Pink flamingos and gnomes are other common sightings, Sanford added, noting that homeowners and renters can be as simple or extravagant as they see fit when it comes to decorating.

“It’s an evolution,” she said about decorating a lawn. “Start small and pretty soon you will get more and more ideas.”

Landscaping can add between 7 percent and

15 percent to a home’s value, according to the American Nursery & Landscape Association. Lawn art is no different, Sanford said. “What it looks like on the outside draws people to the inside,” she encouraged homeowners trying to sell a house.

For others, lawn art is more personal than trying to make a profit.

Fran Aaron, a Sequim resident living on Seventh Avenue, remembers her husband, Marvin, every time she glances out the window. He was in the Navy and wanted to bring back old memories by decorating the yard with old boats, buoys and a lighthouse. After he died three years ago, Aaron said she couldn’t bear to take down the decorations.

Some people might even recognize one of the small boats as a prop from the 2008 Sequim Irrigation Festival pageant. Aaron said pageant coordinator Amanda Bacon was driving by the house, saw the boat and thought it would be perfect for the event’s “Discover the Treasure of Sequim” sailing theme, so she stopped and asked to borrow it. Aaron said, “yes.”

Another boat in the yard is on its third motor. Passersby have seen the boat and stopped to ask if they could trade motors. The motor on the boat is too big for the vessel’s size, Aaron said, so she’s hoping a fourth sailor will bring her a smaller motor.

The owner of a house on the corner of Priest and Hendrickson roads in Sequim with ample lawn decorations described the hobby in two simple words: “It’s fun,” she said.

Selecting proper garden statues and themes shouldn’t be taken lightly, Sanford said. Garden art is seen and enjoyed by not only people living at a residence, but those passing by.

Metal art is one way to decorate and it comes in a variety of forms — address markers, personalized signs, lamp holders, garden banner posts and creative cutouts.

Several types of statues exist — metal, concrete and copper are three of the most common. Copper is popular because it becomes more beautiful with age and weathering, Sanford noted, but certain types of clay are hardy and will withstand the test of time, too.

Another use of yard or garden art is to draw attention to a particular spot. For example, if a person wants a section of wildflowers to receive special attention, he or she can place an eye-catching statue or discarded and restored farm implement amid the flowers.

Sometimes there is more of a story behind a statue than eye appeal, Sanford reminded. Garden statues can be used as a memorial for a loved one or lost pets.

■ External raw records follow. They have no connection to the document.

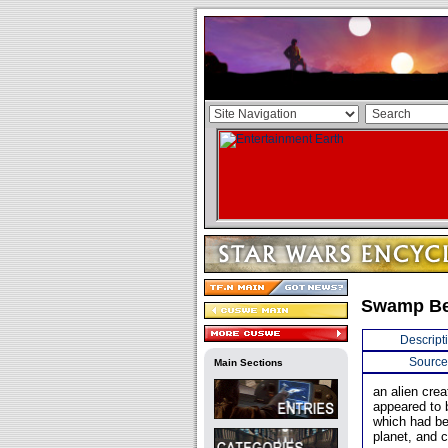
Swamp Be
Descript
Source
Main Sections
an alien cre
appeared to 
which had be
planet, and c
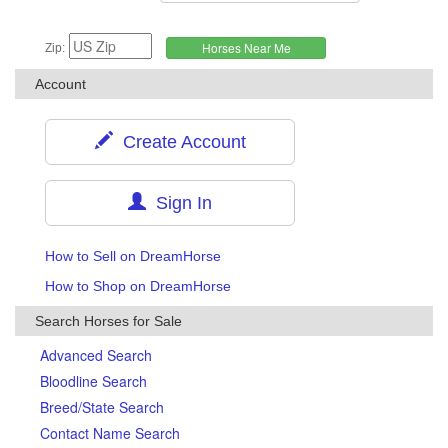
Zip:
Account
Create Account
Sign In
How to Sell on DreamHorse
How to Shop on DreamHorse
Search Horses for Sale
Advanced Search
Bloodline Search
Breed/State Search
Contact Name Search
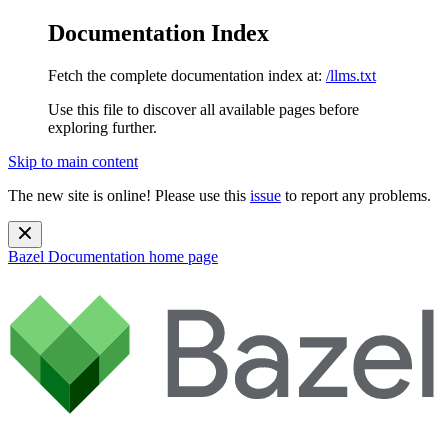
Documentation Index
Fetch the complete documentation index at:
/llms.txt
Use this file to discover all available pages before
exploring further.
Skip to main content
The new site is online! Please use this
issue
to report any problems.
Bazel Documentation
home page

Items from the spring cleaning “throw-away” list can be perfect for the yard, according to the University of Georgia College of Agricultural and Environmental Sciences. Flower gardens can become new homes for old, neglected items and would-be junk can become yard art, the university states online.

A rusty wheelbarrow or wooden chest can be used as a planter and a brass headboard from an old bedroom can be used as an attractive indication of a flower bed.

China plates can be hand painted and used as markers to identify plants or welcome guests as they approach the house. But make sure to use waterproof paint.

“Think about the theme or message you want your yard to portray and then start slow,” Sanford said. “Decorating your yard is not something you do overnight. It takes time.”